*** Provided entries ***

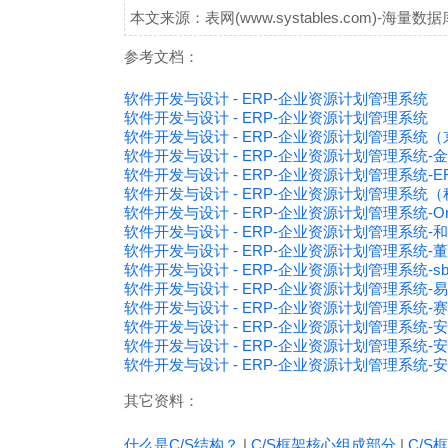
本文来源：表网(www.systables.com)-
参考文档：
软件开发与设计 - ERP-企业资源计划管理系统
软件开发与设计 - ERP-企业资源计划管理系统
软件开发与设计 - ERP-企业资源计划管理系统
软件开发与设计 - ERP-企业资源计划管理系统-金蝶
软件开发与设计 - ERP-企业资源计划管理系统-
软件开发与设计 - ERP-企业资源计划管理系
软件开发与设计 - ERP-企业资源计划管理系统-Orac
软件开发与设计 - ERP-企业资源计划管理系统-和
软件开发与设计 - ERP-企业资源计划管理系统-董
软件开发与设计 - ERP-企业资源计划管理系统-sb
软件开发与设计 - ERP-企业资源计划管理系统-易
软件开发与设计 - ERP-企业资源计划管理系统
软件开发与设计 - ERP-企业资源计划管理系统-安
软件开发与设计 - ERP-企业资源计划管理系统-安
软件开发与设计 - ERP-企业资源计划管理系统
其它资料：
什么是C/S结构？
|
C/S框架核心组成部分
|
C/S框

*** End of Provided entries ***

> _Exercise aim_
Everything in the records should be repeated exactly except the images.

> _Task solution_
本文来源：表网(www.systables.com)-
参考文档：
软件开发与设计 - ERP-企业资源计划管理系统
软件开发与设计 - ERP-企业资源计划管理系统
软件开发与设计 - ERP-企业资源计划管理系统
软件开发与设计 - ERP-企业资源计划管理系统-金蝶
软件开发与设计 - ERP-企业资源计划管理系统-
软件开发与设计 - ERP-企业资源计划管理系
软件开发与设计 - ERP-企业资源计划管理系统-Orac
软件开发与设计 - ERP-企业资源计划管理系统-和
软件开发与设计 - ERP-企业资源计划管理系统-董
软件开发与设计 - ERP-企业资源计划管理系统-sb
软件开发与设计 - ERP-企业资源计划管理系统-易
软件开发与设计 - ERP-企业资源计划管理系统
软件开发与设计 - ERP-企业资源计划管理系统-安
软件开发与设计 - ERP-企业资源计划管理系统-安
软件开发与设计 - ERP-企业资源计划管理系统
其它资料：
什么是C/S结构？
|
C/S框架核心组成部分
|
C/S框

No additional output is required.